Saturday, September 09, 2023

Mining the Minors: Joel (4)

Prophetic scripture is full of difficult passages, and this second chapter of Joel is right up there with the most bewildering among them. Interpretations offered for the locust horde the prophet describes include: (1) literal locusts in the time of Joel; (2) the Babylonian army of 607 BC; (3) four different invading armies over a period of hundreds of years; (4) a bunch of proselytizing Jehovah’s Witnesses (no, I’m not kidding); and (5) the demonic affliction of apostate Christendom in some future day.

There are compelling textual reasons to reject all these interpretations (not just the patently silly ones) and look for a future fulfillment of Joel’s prophecy, not in the spiritual realm, but right in the heart of Israel.

3. The Invading Army Described

Joel 2:1-2 — One Compelling Reason

“Blow a trumpet in Zion; sound an alarm on my holy mountain! Let all the inhabitants of the land tremble, for the day of the Lord is coming; it is near, a day of darkness and gloom, a day of clouds and thick darkness!

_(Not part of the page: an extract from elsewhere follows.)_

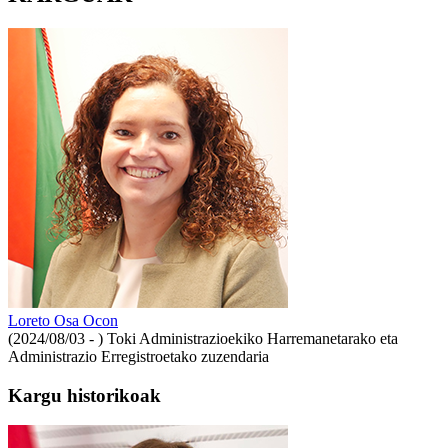
Loreto Osa Ocon
(2024/08/03 - )
Toki Administrazioekiko Harremanetarako eta
Administrazio Erregistroetako zuzendaria
Kargu historikoak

Like blackness there is spread upon the mountains a great and powerful people; their like has never been before, nor will be again after them through the years of all generations.”

One compelling reason to reject all historical interpretations of the locust horde is this statement in verse 2 that their like “has never been before, nor will be again”. This invasion is one of a kind. Four separate invasions over hundreds of years will not answer to it, nor will a literal locust horde. Still less could any historical Babylonian invasion match up with these details (one was repelled without any “leaping into the houses”, the second was entirely successful and resulted in Judah’s exile).

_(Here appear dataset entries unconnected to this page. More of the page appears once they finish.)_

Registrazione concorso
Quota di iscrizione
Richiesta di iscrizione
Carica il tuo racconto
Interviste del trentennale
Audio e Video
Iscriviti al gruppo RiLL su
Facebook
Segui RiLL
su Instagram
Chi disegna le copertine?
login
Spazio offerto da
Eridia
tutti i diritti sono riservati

A future invasion of Israel from the north is described several places in the prophets. Ezekiel writes about an invasion from the north “in the latter years” that will be “like a cloud covering the land, you and all your hordes”, “a great host, a mighty army”. The similarities to Joel are notable. Daniel prophesies an invasion by the king of the north “at the time of the end” with similar features to both Joel and Ezekiel. If the words “latter years” and “time of the end” are in any way meaningful, then those invasions have yet to occur. Joel’s invasion, which is both unprecedented and never to be matched, can only be future.

This is the first of two trumpets blown in Zion, but for very different reasons. The first is a trumpet of alarm, the second will be a call to gather the people of Judah for repentance.

Joel 2:3 — A Difficulty Considered

“Fire devours before them, and behind them a flame burns. The land is like the garden of Eden before them, but behind them a desolate wilderness, and nothing escapes them.”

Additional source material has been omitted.